I have a loss function that requires multiple internal passes:
def my_loss_func(logits, sigma, labels, num_passes):
total_loss = 0
img_batch_size = logits.shape[0]
logits_shape = list(logits.shape)
vol_std = np.zeros((img_batch_size, num_passes))
for fpass in range(num_passes):
noise_array = torch.normal(mean=0.0, std=1.0, size=logits_shape, device=torch.device('cuda:0'))
stochastic_output = logits + sigma * noise_array
del noise_array
temp_vol = torch.softmax(stochastic_output, dim=1)
temp_vol = temp_vol[:, 0, ...]
vol_std[:, fpass] = temp_vol.view(4, -1).sum(1).detach().cpu().numpy()
del temp_vol
exponent_B = torch.log(torch.sum(torch.exp(stochastic_output), dim=-1, keepdim=True))
inner_logits = exponent_B - stochastic_output
soft_inner_logits = labels * inner_logits
total_loss += torch.exp(soft_inner_logits)
del exponent_B, inner_logits, soft_inner_logits
mean_loss = total_loss / num_passes
actual_loss = torch.mean(torch.log(mean_loss))

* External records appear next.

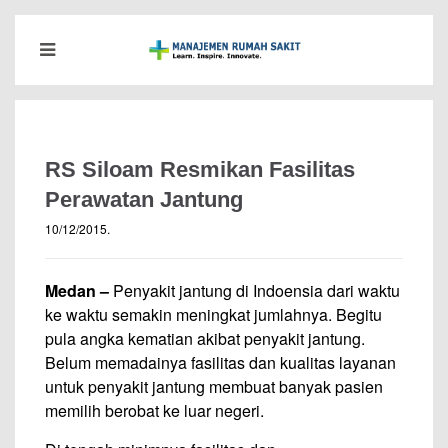
RS Siloam Resmikan Fasilitas
Perawatan Jantung
10/12/2015
.
Medan –
Penyakit jantung di Indoensia dari waktu
ke waktu semakin meningkat jumlahnya. Begitu
pula angka kematian akibat penyakit jantung.
Belum memadainya fasilitas dan kualitas layanan
untuk penyakit jantung membuat banyak pasien
memilih berobat ke luar negeri.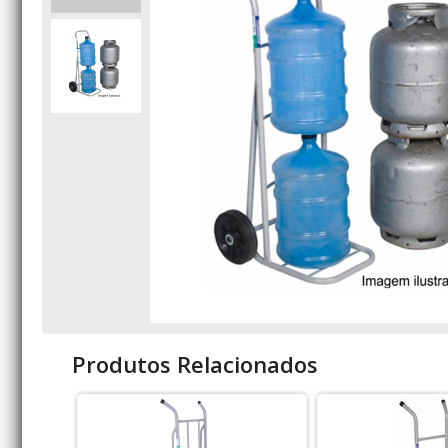
Produtos Relacionados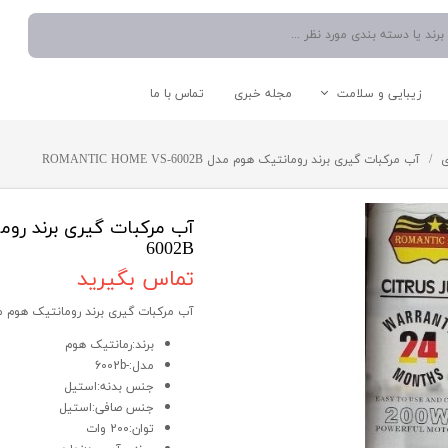
زیبایی و سلامت
مجله خبری
تماس با ما
نوشیدنی ساز
دستگاه موم گرم کن
اتو صورت
شستشو و نظافت
ی
آب مرکبات گیری برند رومانتیک هوم مدل ROMANTIC HOME VS-6002B
آبمیوه گیری
دستگاه میکرودرم/ساکشن
سشوار
اتو دستی/پرسی/بخار
چایی ساز
بخار شوی
مخلوط کن
جارو برقی
6002B
اسپرسو ساز
تماس بگیرید
آبسردکن
قوری و کتری
آب مرکبات گیری برند رومانتیک هوم مدل IC HOME VS-6002B
برند:رمانتیک هوم
مدل:-6002b
لوازم کاربردی آشپزخانه
سایر لوازم برقی
جنس بدنه:استیل
جنس صافی:استیل
توان:200 وات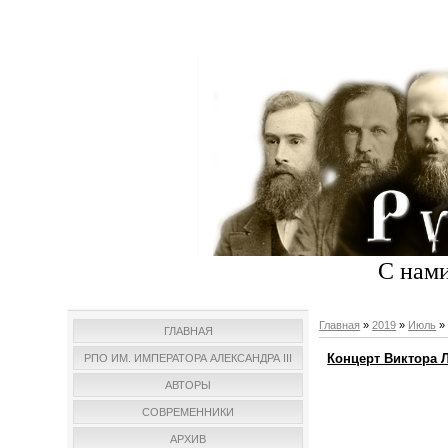
С нами
Главная
»
2019
»
Июль
»
ГЛАВНАЯ
Концерт Виктора 
РПО ИМ. ИМПЕРАТОРА АЛЕКСАНДРА III
АВТОРЫ
СОВРЕМЕННИКИ
АРХИВ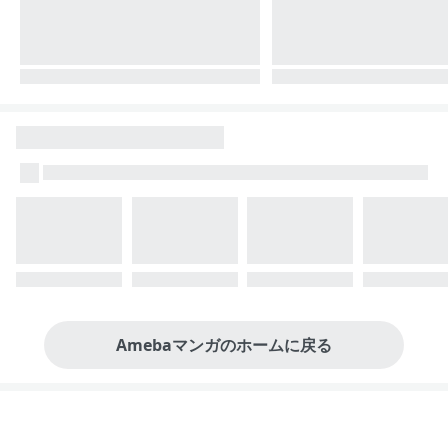
Amebaマンガのホームに戻る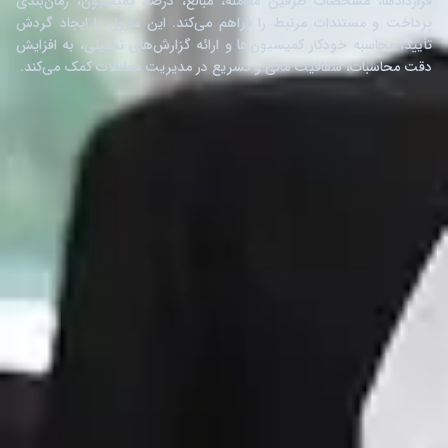
قراردادها، مشخصات طرفین معامله، مبالغ، درصد کمیسیون، زمان‌بندی
پرداخت و مستندات مرتبط را فراهم می‌کند. این ماژول با ایجاد گردش
تأیید، محاسبه خودکار کمیسیون‌ها و ارائه گزارش‌های تحلیلی، به افزایش
دقت محاسبات، شفافیت مالی و تسریع در مدیریت معاملات کمک می‌کند.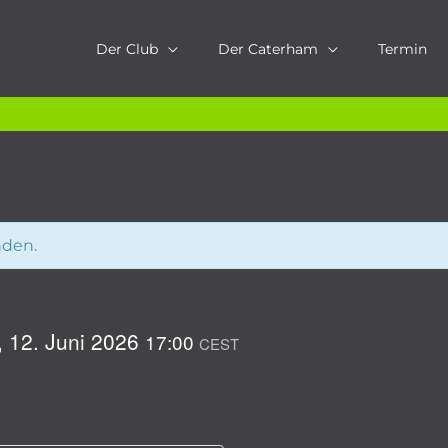
Der Club
Der Caterham
Termin
nden.
, 12. Juni 2026
17:00
CEST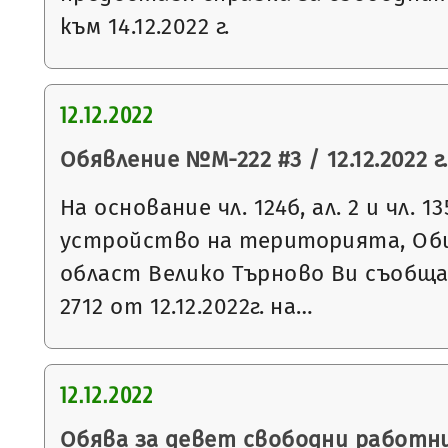
към 14.12.2022 г.
12.12.2022
Обявление №М-222 #3 / 12.12.2022 г.
На основание чл. 124б, ал. 2 и чл. 13
устройство на територията, Общ
област Велико Търново Ви съобщ
2712 от 12.12.2022г. на…
12.12.2022
Обява за девет свободни работни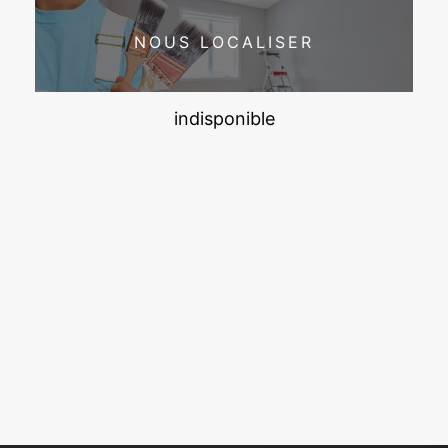
NOUS LOCALISER
indisponible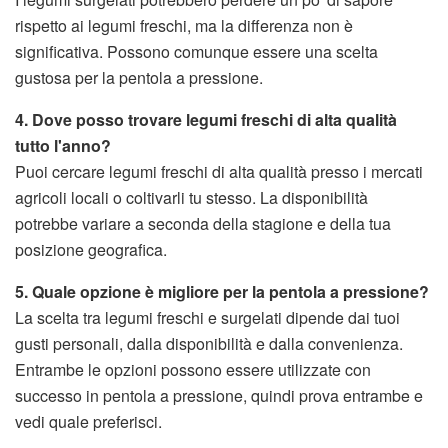
rispetto ai legumi freschi, ma la differenza non è
significativa. Possono comunque essere una scelta
gustosa per la pentola a pressione.
4. Dove posso trovare legumi freschi di alta qualità
tutto l'anno?
Puoi cercare legumi freschi di alta qualità presso i mercati
agricoli locali o coltivarli tu stesso. La disponibilità
potrebbe variare a seconda della stagione e della tua
posizione geografica.
5. Quale opzione è migliore per la pentola a pressione?
La scelta tra legumi freschi e surgelati dipende dai tuoi
gusti personali, dalla disponibilità e dalla convenienza.
Entrambe le opzioni possono essere utilizzate con
successo in pentola a pressione, quindi prova entrambe e
vedi quale preferisci.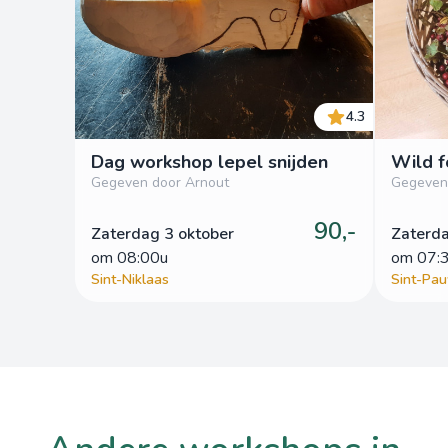
4.3
Dag workshop lepel snijden
Wild 
Gegeven door Arnout
Gegeven
90,-
Zaterdag 3 oktober
Zaterda
om
 08:00u
om
 07:
Sint-Niklaas
Sint-Pa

batch_std = np.std(vol_std, axis=1)
return actual_loss, batch_std
Both logits and sigma are networks outputs and therefore have associated gradients. I run into memory issues when num_passes exceeds 50, are there any other ways in which I could fully optimise memory allocation to allow for a greater number of passes? I’m not at all concerned with readability/ ugly solutions, anything will do.